PMID: 23856622
Gouge J, Rosario S, Romain F, Beguin P, Delarue M
Structures of Intermediates along the Catalytic Cycle of Terminal Deoxynucleotidyltransferase: Dynamical Aspects of the Two-Metal Ion Mechanism.
J Mol Biol. 2013 Jul 13. pii: S0022-2836(13)00441-5. doi:, 10.1016/j.jmb.2013.07.009.
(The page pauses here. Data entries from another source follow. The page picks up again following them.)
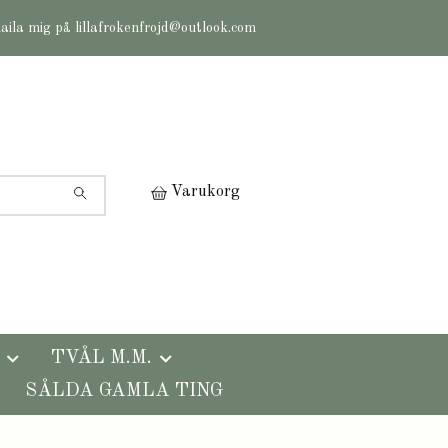
maila mig på
lillafrokenfrojd@outlook.com
Varukorg
TVÅL M.M.
SÅLDA GAMLA TING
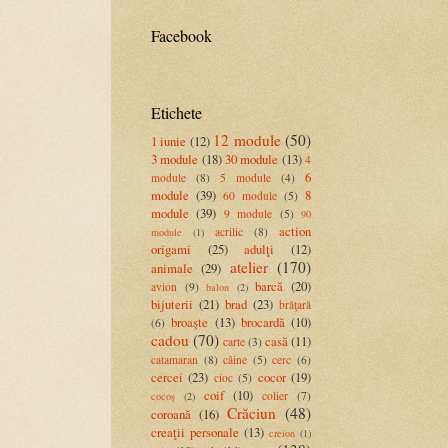
Facebook
Etichete
12 module
(50)
1 iunie
(12)
3 module
(18)
30 module
(13)
4
6
module
(8)
5 module
(4)
module
(39)
8
60 module
(5)
module
(39)
9 module
(5)
90
action
acrilic
(8)
module
(1)
origami
(25)
adulţi
(12)
atelier
(170)
animale
(29)
barcă
(20)
avion
(9)
balon
(2)
bijuterii
(21)
brad
(23)
brăţară
broaşte
(13)
brocardă
(10)
(6)
cadou
(70)
casă
(11)
carte
(3)
catamaran
(8)
câine
(5)
cerc
(6)
cercei
(23)
cocor
(19)
cioc
(5)
coif
(10)
colier
(7)
cocoș
(2)
Crăciun
(48)
coroană
(16)
creaţii personale
(13)
creion
(1)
Terminal deoxynucleotidyltransferase (Tdt) is a non-templated eukaryotic DNA polymerase of the polX family that is responsible for the random addition of nucleotides at the V(D)J junctions of immunoglobulins and T-cell receptors. Here we describe a series of high-resolution X-ray structures that mimic the pre-catalytic state, the post-catalytic state and a competent state that can be transformed into the two other ones in crystallo via the addition of dAMPcPP and Zn2+, respectively. We examined the effect of Mn2+, Co2+ and Zn2+ because they all have a marked influence on the kinetics of the reaction. All our data can be explained by a dynamic role of divalent transition metal ions bound to site A: (i) Zn2+ (or Co2+) in metal A site changes coordination to a tetrahedral state after the chemical step, which explains the higher affinity of Tdt for the primer strand, and (ii) metal A has to leave to allow the translocation of the primer strand and to clear the active site, a typical feature for a ratchet-like mechanism. Except for Zn2+, the sugar puckering of the primer strand 3' terminus changes from C2'-endo to C3'-endo during catalysis. In addition, our data are compatible with a scheme where metal A is the last component that binds to the active site to complete its productive assembly, as already inferred in human pol beta. The new structures have potential implications for modeling pol mu, a closely related polX implicated in the repair of DNA double-strand breaks, in a complex with a DNA synapsis.